# [YOUR OBJECTIVE]
Copy each line below word for word and drop every image.

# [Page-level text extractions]
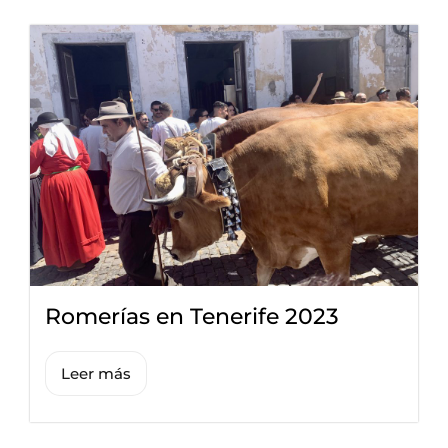
Romerías en Tenerife 2023
Leer más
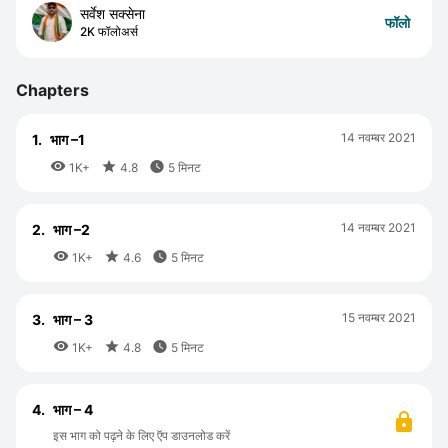
सर्वेश सक्सेना
फॉलो
2K फॉलोअर्स
Chapters
14 नवम्बर 2021
1.
भाग –1



1K+
4.8
5 मिनट
14 नवम्बर 2021
2.
भाग –2



1K+
4.6
5 मिनट
15 नवम्बर 2021
3.
भाग – 3



1K+
4.8
5 मिनट
4.
भाग – 4
इस भाग को पढ़ने के लिए ऍप डाउनलोड करें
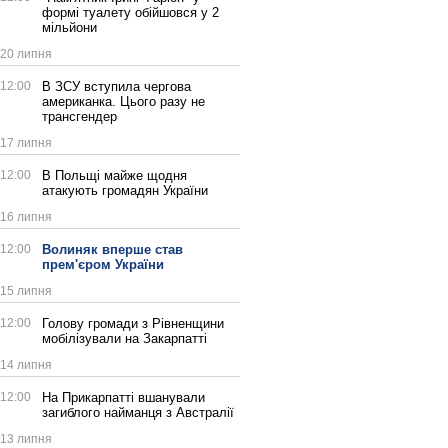
формі туалету обійшовся у 2
мільйони
20 липня
12:00
В ЗСУ вступила чергова
американка. Цього разу не
трансгендер
17 липня
12:00
В Польщі майже щодня
атакують громадян України
16 липня
12:00
Волиняк вперше став
прем'єром України
15 липня
12:00
Голову громади з Рівненщини
мобілізували на Закарпатті
14 липня
12:00
На Прикарпатті вшанували
загиблого найманця з Австралії
13 липня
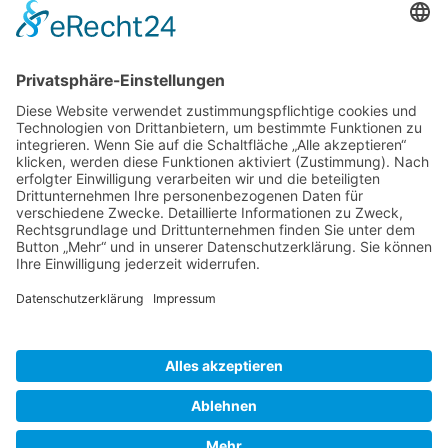
Kunden haben sich ebenfalls angesehen
Service Hotline
Shop Service
Informationen
* Alle Preise inkl. gesetzl. Mehrwertsteuer zzgl.
Versandkosten
und ggf.
Nachnahmegebühren, wenn nicht anders beschrieben
Bestellung
Downloads
Lieferung
Über uns
Vertragsschluss
Kontakt
Unser Service für den Buchhandel
Versandkosten
Widerrufsbelehrung
Datenschutz
AGB
Impressum
Realisiert mit Shopware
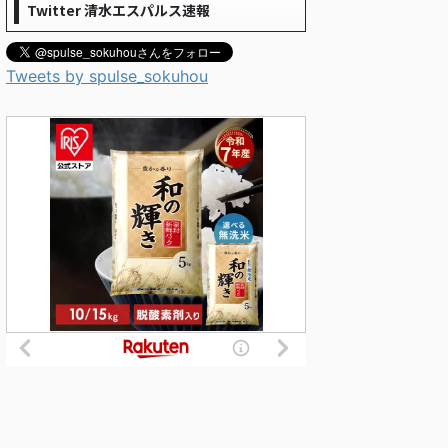
Twitter 清水エスパルス速報
Tweets by spulse_sokuhou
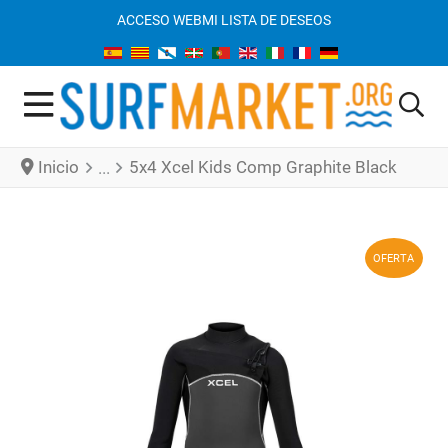
ACCESO WEB
MI LISTA DE DESEOS
Inicio
5x4 Xcel Kids Comp Graphite Black
OFERTA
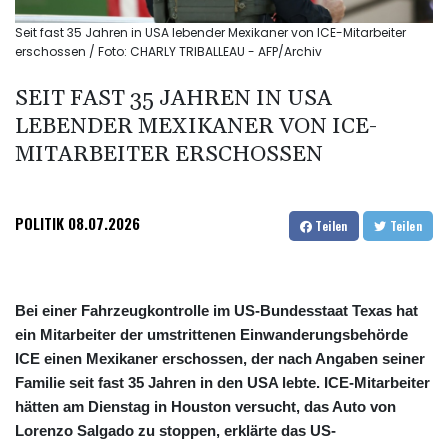
Seit fast 35 Jahren in USA lebender Mexikaner von ICE-Mitarbeiter
erschossen / Foto: CHARLY TRIBALLEAU - AFP/Archiv
SEIT FAST 35 JAHREN IN USA
LEBENDER MEXIKANER VON ICE-
MITARBEITER ERSCHOSSEN
POLITIK
08.07.2026
Teilen
Teilen
Bei einer Fahrzeugkontrolle im US-Bundesstaat Texas hat
ein Mitarbeiter der umstrittenen Einwanderungsbehörde
ICE einen Mexikaner erschossen, der nach Angaben seiner
Familie seit fast 35 Jahren in den USA lebte. ICE-Mitarbeiter
hätten am Dienstag in Houston versucht, das Auto von
Lorenzo Salgado zu stoppen, erklärte das US-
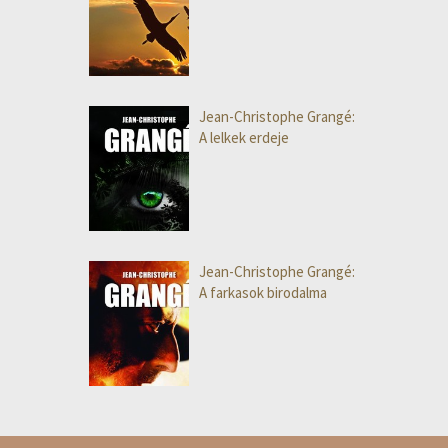
Jean-Christophe Grangé:
A lelkek erdeje
Jean-Christophe Grangé:
A farkasok birodalma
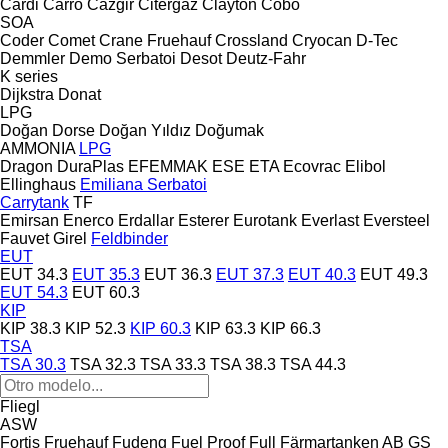
Cardi
Carro
Cazgir
Citergaz
Clayton
Cobo
SOA
Coder
Comet
Crane Fruehauf
Crossland
Cryocan
D-Tec
Demmler
Demo Serbatoi
Desot
Deutz-Fahr
K series
Dijkstra
Donat
LPG
Doğan Dorse
Doğan Yıldız
Doğumak
AMMONIA
LPG
Dragon
DuraPlas
EFEMMAK
ESE
ETA
Ecovrac
Elibol
Ellinghaus
Emiliana Serbatoi
Carrytank
TF
Emirsan
Enerco
Erdallar
Esterer
Eurotank
Everlast
Eversteel
Fauvet Girel
Feldbinder
EUT
EUT 34.3
EUT 35.3
EUT 36.3
EUT 37.3
EUT 40.3
EUT 49.3
EUT 54.3
EUT 60.3
KIP
KIP 38.3
KIP 52.3
KIP 60.3
KIP 63.3
KIP 66.3
TSA
TSA 30.3
TSA 32.3
TSA 33.3
TSA 38.3
TSA 44.3
Fliegl
ASW
Fortis
Fruehauf
Fudeng
Fuel Proof
Full
Färmartanken AB
GS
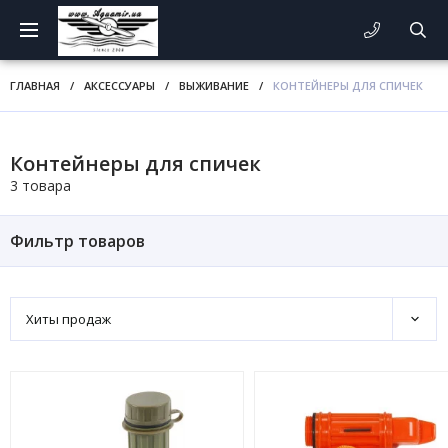
ГЛАВНАЯ
/
АКСЕССУАРЫ
/
ВЫЖИВАНИЕ
/
КОНТЕЙНЕРЫ ДЛЯ СПИЧЕК
Контейнеры для спичек
3 товара
Фильтр товаров
Хиты продаж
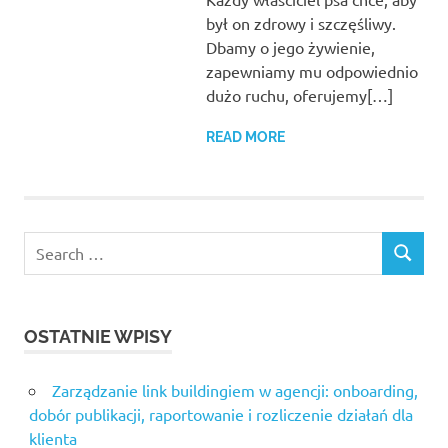
był on zdrowy i szczęśliwy.
Dbamy o jego żywienie,
zapewniamy mu odpowiednio
dużo ruchu, oferujemy[…]
READ MORE
Search
SEARCH
for:
OSTATNIE WPISY
Zarządzanie link buildingiem w agencji: onboarding,
dobór publikacji, raportowanie i rozliczenie działań dla
klienta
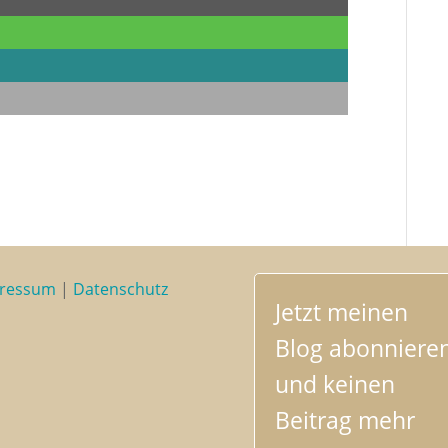
ressum
|
Datenschutz
Jetzt meinen
Blog abonniere
und keinen
Beitrag mehr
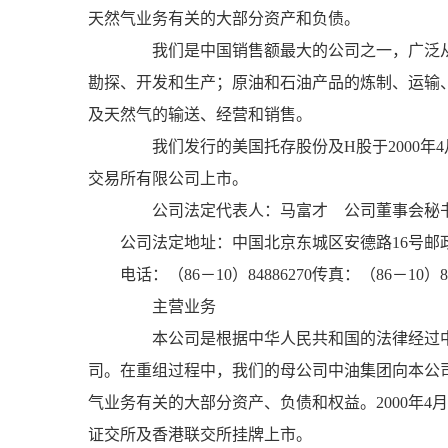
天然气业务有关的大部分资产和负债。
我们是中国销售额最大的公司之一，广泛从
勘探、开发和生产；原油和石油产品的炼制、运输
及天然气的输送、经营和销售。
我们发行的美国托存股份及H股于2000年4月
交易所有限公司上市。
公司法定代表人：马富才 公司董事会秘
公司法定地址：中国北京东城区安德路16号邮政编码
电话：（86－10）84886270传真：（86－10）848
主营业务
本公司是根据中华人民共和国的法律经过中油集
司。在重组过程中，我们的母公司中油集团向本公
气业务有关的大部分资产、负债和权益。2000年4月
证交所及香港联交所挂牌上市。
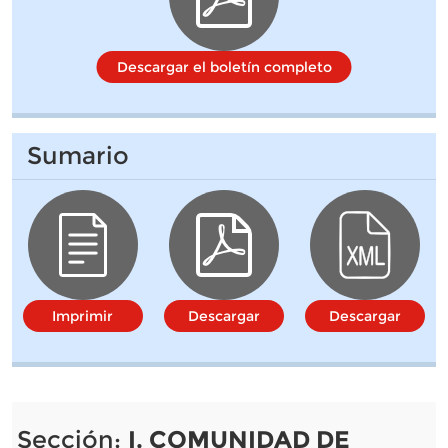
Descargar el boletín completo
Sumario
Imprimir
Descargar
Descargar
Sección:
I. COMUNIDAD DE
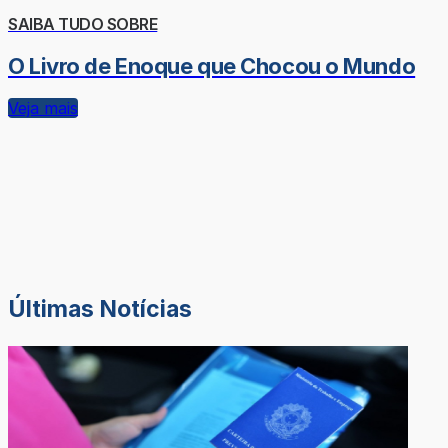
SAIBA TUDO SOBRE
O Livro de Enoque que Chocou o Mundo
Veja mais
Últimas Notícias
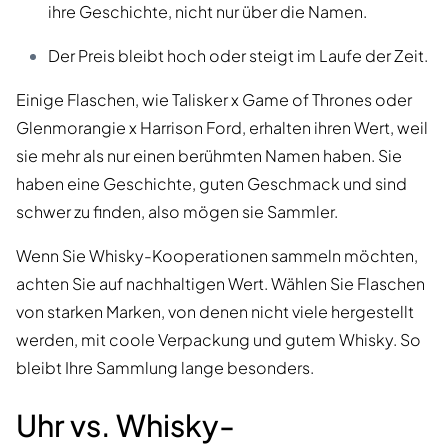
ihre Geschichte, nicht nur über die Namen.
Der Preis bleibt hoch oder steigt im Laufe der Zeit.
Einige Flaschen, wie Talisker x Game of Thrones oder
Glenmorangie x Harrison Ford, erhalten ihren Wert, weil
sie mehr als nur einen berühmten Namen haben. Sie
haben eine Geschichte, guten Geschmack und sind
schwer zu finden, also mögen sie Sammler.
Wenn Sie Whisky-Kooperationen sammeln möchten,
achten Sie auf nachhaltigen Wert. Wählen Sie Flaschen
von starken Marken, von denen nicht viele hergestellt
werden, mit coole Verpackung und gutem Whisky. So
bleibt Ihre Sammlung lange besonders.
Uhr vs. Whisky-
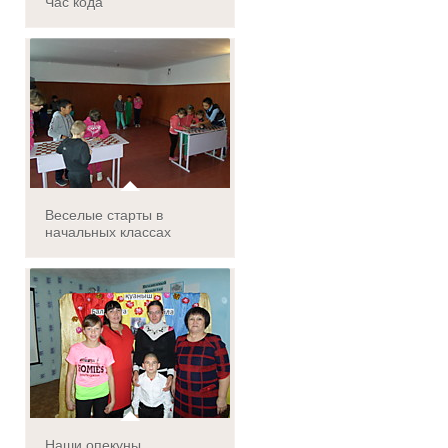
Час кода
Веселые старты в
начальных классах
Наши опекуны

# [SOLUTION FOR THIS TASK]
Romerías en Tenerife 2023
Leer más
सर्वेश सक्सेना
फॉलो
2K फॉलोअर्स
Chapters
14 नवम्बर 2021
1.
भाग –1



1K+
4.8
5 मिनट
14 नवम्बर 2021
2.
भाग –2



1K+
4.6
5 मिनट
15 नवम्बर 2021
3.
भाग – 3



1K+
4.8
5 मिनट
4.
भाग – 4
इस भाग को पढ़ने के लिए ऍप डाउनलोड करें
формі туалету обійшовся у 2
мільйони
20 липня
12:00
В ЗСУ вступила чергова
американка. Цього разу не
трансгендер
17 липня
12:00
В Польщі майже щодня
атакують громадян України
16 липня
12:00
Волиняк вперше став
прем'єром України
15 липня
12:00
Голову громади з Рівненщини
мобілізували на Закарпатті
14 липня
12:00
На Прикарпатті вшанували
загиблого найманця з Австралії
13 липня
Kunden haben sich ebenfalls angesehen
Service Hotline
Shop Service
Informationen
* Alle Preise inkl. gesetzl. Mehrwertsteuer zzgl.
Versandkosten
und ggf.
Nachnahmegebühren, wenn nicht anders beschrieben
Bestellung
Downloads
Lieferung
Über uns
Vertragsschluss
Kontakt
Unser Service für den Buchhandel
Versandkosten
Widerrufsbelehrung
Datenschutz
AGB
Impressum
Realisiert mit Shopware
Twitter 清水エスパルス速報
Tweets by spulse_sokuhou
ACCESO WEB
MI LISTA DE DESEOS
Inicio
5x4 Xcel Kids Comp Graphite Black
OFERTA
Seit fast 35 Jahren in USA lebender Mexikaner von ICE-Mitarbeiter
erschossen / Foto: CHARLY TRIBALLEAU - AFP/Archiv
SEIT FAST 35 JAHREN IN USA
LEBENDER MEXIKANER VON ICE-
MITARBEITER ERSCHOSSEN
POLITIK
08.07.2026
Teilen
Teilen
Bei einer Fahrzeugkontrolle im US-Bundesstaat Texas hat
ein Mitarbeiter der umstrittenen Einwanderungsbehörde
ICE einen Mexikaner erschossen, der nach Angaben seiner
Familie seit fast 35 Jahren in den USA lebte. ICE-Mitarbeiter
hätten am Dienstag in Houston versucht, das Auto von
Lorenzo Salgado zu stoppen, erklärte das US-
Jean-Christophe Grangé:
A lelkek erdeje
Jean-Christophe Grangé:
A farkasok birodalma
Cardi
Carro
Cazgir
Citergaz
Clayton
Cobo
SOA
Coder
Comet
Crane Fruehauf
Crossland
Cryocan
D-Tec
Demmler
Demo Serbatoi
Desot
Deutz-Fahr
K series
Dijkstra
Donat
LPG
Doğan Dorse
Doğan Yıldız
Doğumak
AMMONIA
LPG
Dragon
DuraPlas
EFEMMAK
ESE
ETA
Ecovrac
Elibol
Ellinghaus
Emiliana Serbatoi
Carrytank
TF
Emirsan
Enerco
Erdallar
Esterer
Eurotank
Everlast
Eversteel
Fauvet Girel
Feldbinder
EUT
EUT 34.3
EUT 35.3
EUT 36.3
EUT 37.3
EUT 40.3
EUT 49.3
EUT 54.3
EUT 60.3
KIP
KIP 38.3
KIP 52.3
KIP 60.3
KIP 63.3
KIP 66.3
TSA
TSA 30.3
TSA 32.3
TSA 33.3
TSA 38.3
TSA 44.3
Fliegl
ASW
Fortis
Fruehauf
Fudeng
Fuel Proof
Full
Färmartanken AB
GS
ГЛАВНАЯ
/
АКСЕССУАРЫ
/
ВЫЖИВАНИЕ
/
КОНТЕЙНЕРЫ ДЛЯ СПИЧЕК
Контейнеры для спичек
3 товара
Фильтр товаров
Хиты продаж
był on zdrowy i szczęśliwy.
Dbamy o jego żywienie,
zapewniamy mu odpowiednio
dużo ruchu, oferujemy[…]
READ MORE
Search
SEARCH
for:
OSTATNIE WPISY
Zarządzanie link buildingiem w agencji: onboarding,
dobór publikacji, raportowanie i rozliczenie działań dla
klienta
ressum
|
Datenschutz
Jetzt meinen
Blog abonniere
und keinen
Beitrag mehr
天然气业务有关的大部分资产和负债。
我们是中国销售额最大的公司之一，广泛从
勘探、开发和生产；原油和石油产品的炼制、运输
及天然气的输送、经营和销售。
我们发行的美国托存股份及H股于2000年4月
交易所有限公司上市。
公司法定代表人：马富才 公司董事会秘
公司法定地址：中国北京东城区安德路16号邮政编码
电话：（86－10）84886270传真：（86－10）848
主营业务
本公司是根据中华人民共和国的法律经过中油集
司。在重组过程中，我们的母公司中油集团向本公
气业务有关的大部分资产、负债和权益。2000年4月
证交所及香港联交所挂牌上市。
Descargar el boletín completo
Sumario
Imprimir
Descargar
Descargar
Sección:
I. COMUNIDAD DE
SAIBA TUDO SOBRE
O Livro de Enoque que Chocou o Mundo
Veja mais
Últimas Notícias
ihre Geschichte, nicht nur über die Namen.
Der Preis bleibt hoch oder steigt im Laufe der Zeit.
Einige Flaschen, wie Talisker x Game of Thrones oder
Glenmorangie x Harrison Ford, erhalten ihren Wert, weil
sie mehr als nur einen berühmten Namen haben. Sie
haben eine Geschichte, guten Geschmack und sind
schwer zu finden, also mögen sie Sammler.
Wenn Sie Whisky-Kooperationen sammeln möchten,
achten Sie auf nachhaltigen Wert. Wählen Sie Flaschen
von starken Marken, von denen nicht viele hergestellt
werden, mit coole Verpackung und gutem Whisky. So
bleibt Ihre Sammlung lange besonders.
Uhr vs. Whisky-
Час кода
Веселые старты в
начальных классах
Наши опекуны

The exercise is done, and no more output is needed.